■ **Task**
In the listing that follows, the lines starting at the one containing "ue Fourie, 87000 Limoges" and ending at the one containing "Conditions générales de vent" are to be returned exactly, both boundary lines included, and no others.

=======

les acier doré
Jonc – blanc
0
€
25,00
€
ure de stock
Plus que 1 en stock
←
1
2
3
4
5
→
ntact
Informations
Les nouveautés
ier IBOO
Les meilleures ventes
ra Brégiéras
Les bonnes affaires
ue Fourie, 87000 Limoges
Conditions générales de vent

=======

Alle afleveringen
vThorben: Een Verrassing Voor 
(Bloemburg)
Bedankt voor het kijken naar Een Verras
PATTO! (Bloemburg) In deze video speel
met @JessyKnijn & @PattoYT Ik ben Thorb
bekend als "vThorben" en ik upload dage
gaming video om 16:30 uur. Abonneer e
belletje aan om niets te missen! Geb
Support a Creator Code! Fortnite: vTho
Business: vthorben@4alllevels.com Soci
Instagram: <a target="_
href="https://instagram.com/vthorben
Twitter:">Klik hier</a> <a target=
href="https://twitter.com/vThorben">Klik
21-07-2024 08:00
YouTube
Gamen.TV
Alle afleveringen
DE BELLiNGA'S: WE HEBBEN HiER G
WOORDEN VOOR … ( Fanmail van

=======

■ **Task solution**
ue Fourie, 87000 Limoges
Conditions générales de vent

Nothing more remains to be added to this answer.